─── Exercise data ───
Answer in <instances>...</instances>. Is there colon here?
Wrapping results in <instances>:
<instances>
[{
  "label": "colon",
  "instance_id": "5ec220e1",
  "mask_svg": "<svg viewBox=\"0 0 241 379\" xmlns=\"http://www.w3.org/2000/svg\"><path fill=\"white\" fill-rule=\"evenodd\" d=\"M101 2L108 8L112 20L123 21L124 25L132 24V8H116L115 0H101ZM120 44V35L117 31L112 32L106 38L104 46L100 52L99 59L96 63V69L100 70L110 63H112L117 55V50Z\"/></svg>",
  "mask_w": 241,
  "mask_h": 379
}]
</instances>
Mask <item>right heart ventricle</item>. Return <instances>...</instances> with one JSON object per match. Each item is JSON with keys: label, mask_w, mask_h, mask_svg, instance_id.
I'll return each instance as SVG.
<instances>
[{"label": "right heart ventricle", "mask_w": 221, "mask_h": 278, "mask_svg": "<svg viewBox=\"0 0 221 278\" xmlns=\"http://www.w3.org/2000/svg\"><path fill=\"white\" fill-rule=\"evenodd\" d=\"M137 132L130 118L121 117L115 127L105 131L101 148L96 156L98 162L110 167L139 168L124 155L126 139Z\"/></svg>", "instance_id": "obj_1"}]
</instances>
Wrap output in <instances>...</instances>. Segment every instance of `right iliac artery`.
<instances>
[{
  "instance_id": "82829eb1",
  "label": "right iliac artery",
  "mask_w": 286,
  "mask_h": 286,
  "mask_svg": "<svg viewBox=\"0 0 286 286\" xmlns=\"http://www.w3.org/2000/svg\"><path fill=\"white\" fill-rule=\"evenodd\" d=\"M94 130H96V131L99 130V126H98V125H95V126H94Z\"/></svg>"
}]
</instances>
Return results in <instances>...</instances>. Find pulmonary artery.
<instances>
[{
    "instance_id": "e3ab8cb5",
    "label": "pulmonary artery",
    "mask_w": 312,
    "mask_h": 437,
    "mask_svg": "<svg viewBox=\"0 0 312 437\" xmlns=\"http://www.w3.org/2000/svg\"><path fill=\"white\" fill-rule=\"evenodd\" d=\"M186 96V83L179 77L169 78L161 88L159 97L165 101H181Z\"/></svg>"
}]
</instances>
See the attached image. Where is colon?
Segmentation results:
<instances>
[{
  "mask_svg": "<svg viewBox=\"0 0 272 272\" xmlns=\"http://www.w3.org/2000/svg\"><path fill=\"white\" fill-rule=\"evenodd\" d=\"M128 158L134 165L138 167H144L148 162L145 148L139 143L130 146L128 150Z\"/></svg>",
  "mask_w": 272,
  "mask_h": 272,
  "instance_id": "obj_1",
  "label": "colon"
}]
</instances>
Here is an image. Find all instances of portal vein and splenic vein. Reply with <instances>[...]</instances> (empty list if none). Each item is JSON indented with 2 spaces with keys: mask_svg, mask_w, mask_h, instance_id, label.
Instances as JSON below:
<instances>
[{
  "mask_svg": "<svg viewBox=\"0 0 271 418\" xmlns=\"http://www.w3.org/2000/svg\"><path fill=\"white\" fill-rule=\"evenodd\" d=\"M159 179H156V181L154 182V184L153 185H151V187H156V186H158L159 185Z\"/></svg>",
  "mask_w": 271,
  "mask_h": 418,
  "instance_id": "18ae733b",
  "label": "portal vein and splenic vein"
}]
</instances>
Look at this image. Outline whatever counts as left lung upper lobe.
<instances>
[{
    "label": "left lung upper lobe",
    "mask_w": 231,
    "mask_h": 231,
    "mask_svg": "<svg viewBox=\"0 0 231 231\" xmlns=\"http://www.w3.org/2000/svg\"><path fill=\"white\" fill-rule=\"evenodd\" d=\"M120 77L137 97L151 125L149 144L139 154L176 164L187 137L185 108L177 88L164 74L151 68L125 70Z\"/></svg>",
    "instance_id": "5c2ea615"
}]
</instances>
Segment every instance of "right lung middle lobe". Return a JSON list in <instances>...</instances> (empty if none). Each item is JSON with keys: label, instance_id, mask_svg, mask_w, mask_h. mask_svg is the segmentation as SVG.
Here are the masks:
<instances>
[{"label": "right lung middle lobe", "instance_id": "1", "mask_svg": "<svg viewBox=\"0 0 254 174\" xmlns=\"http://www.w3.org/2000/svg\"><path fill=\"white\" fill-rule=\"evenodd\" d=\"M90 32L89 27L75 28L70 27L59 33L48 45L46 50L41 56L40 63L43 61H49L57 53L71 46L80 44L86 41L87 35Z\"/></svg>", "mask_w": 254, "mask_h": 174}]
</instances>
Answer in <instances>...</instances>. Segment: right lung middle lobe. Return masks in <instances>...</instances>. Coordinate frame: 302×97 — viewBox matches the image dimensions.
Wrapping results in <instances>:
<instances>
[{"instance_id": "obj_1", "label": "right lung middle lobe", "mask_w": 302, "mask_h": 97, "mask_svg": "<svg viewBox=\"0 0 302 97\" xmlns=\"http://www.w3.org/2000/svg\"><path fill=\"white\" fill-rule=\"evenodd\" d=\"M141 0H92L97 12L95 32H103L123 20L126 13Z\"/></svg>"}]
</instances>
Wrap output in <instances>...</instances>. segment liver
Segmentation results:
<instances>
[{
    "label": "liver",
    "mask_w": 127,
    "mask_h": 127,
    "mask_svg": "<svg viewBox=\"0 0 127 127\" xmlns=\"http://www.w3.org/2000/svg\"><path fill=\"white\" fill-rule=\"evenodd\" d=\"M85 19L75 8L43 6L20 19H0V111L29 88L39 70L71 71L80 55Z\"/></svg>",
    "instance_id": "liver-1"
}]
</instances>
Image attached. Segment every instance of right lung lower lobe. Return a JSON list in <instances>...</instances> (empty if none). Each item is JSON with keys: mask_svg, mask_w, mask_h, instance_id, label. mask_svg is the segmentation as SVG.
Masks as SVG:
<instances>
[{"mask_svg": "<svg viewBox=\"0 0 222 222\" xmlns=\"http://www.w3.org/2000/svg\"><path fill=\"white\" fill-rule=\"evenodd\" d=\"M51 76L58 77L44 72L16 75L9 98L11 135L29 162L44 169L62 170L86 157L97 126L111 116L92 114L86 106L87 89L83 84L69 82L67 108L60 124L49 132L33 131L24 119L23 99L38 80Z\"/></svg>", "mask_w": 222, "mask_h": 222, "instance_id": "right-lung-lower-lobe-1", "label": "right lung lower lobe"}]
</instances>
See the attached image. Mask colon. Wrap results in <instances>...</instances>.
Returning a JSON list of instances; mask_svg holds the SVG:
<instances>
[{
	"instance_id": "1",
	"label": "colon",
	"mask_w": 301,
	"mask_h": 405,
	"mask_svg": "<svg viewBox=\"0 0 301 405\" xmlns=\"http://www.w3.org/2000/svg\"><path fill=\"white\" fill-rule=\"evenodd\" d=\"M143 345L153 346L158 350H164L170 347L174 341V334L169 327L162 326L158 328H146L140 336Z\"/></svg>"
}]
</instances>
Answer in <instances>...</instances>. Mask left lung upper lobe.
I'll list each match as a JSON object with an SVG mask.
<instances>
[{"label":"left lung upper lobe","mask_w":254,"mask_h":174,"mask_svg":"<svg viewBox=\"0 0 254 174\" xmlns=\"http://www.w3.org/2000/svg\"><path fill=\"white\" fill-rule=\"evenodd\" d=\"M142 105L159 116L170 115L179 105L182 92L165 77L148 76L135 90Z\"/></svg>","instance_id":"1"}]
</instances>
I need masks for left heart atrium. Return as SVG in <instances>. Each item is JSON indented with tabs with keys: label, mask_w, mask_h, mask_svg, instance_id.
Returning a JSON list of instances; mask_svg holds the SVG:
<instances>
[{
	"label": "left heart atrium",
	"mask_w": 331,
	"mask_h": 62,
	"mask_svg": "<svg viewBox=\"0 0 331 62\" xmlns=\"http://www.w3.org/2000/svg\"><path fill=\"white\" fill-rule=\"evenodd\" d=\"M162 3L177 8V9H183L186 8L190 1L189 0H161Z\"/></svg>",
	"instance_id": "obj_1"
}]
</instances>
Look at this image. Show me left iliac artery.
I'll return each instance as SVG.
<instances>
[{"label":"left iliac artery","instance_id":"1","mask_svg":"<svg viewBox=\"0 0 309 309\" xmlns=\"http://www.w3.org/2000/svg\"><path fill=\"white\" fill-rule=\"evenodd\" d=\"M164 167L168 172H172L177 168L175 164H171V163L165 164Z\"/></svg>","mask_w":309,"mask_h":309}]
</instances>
───
Work instruction
Through the final line of the listing, beginning at the line that contains "I need masks", every line is to be set down exactly, with no others.

Answer section
I need masks for left heart atrium. Return as SVG in <instances>. Each item is JSON indented with tabs with keys: label, mask_w, mask_h, mask_svg, instance_id.
Returning a JSON list of instances; mask_svg holds the SVG:
<instances>
[{
	"label": "left heart atrium",
	"mask_w": 331,
	"mask_h": 62,
	"mask_svg": "<svg viewBox=\"0 0 331 62\" xmlns=\"http://www.w3.org/2000/svg\"><path fill=\"white\" fill-rule=\"evenodd\" d=\"M162 3L177 8V9H183L186 8L190 1L189 0H161Z\"/></svg>",
	"instance_id": "obj_1"
}]
</instances>
Look at this image. Show me left iliac artery.
I'll return each instance as SVG.
<instances>
[{"label":"left iliac artery","instance_id":"1","mask_svg":"<svg viewBox=\"0 0 309 309\" xmlns=\"http://www.w3.org/2000/svg\"><path fill=\"white\" fill-rule=\"evenodd\" d=\"M164 167L168 172H172L177 168L175 164H171V163L165 164Z\"/></svg>","mask_w":309,"mask_h":309}]
</instances>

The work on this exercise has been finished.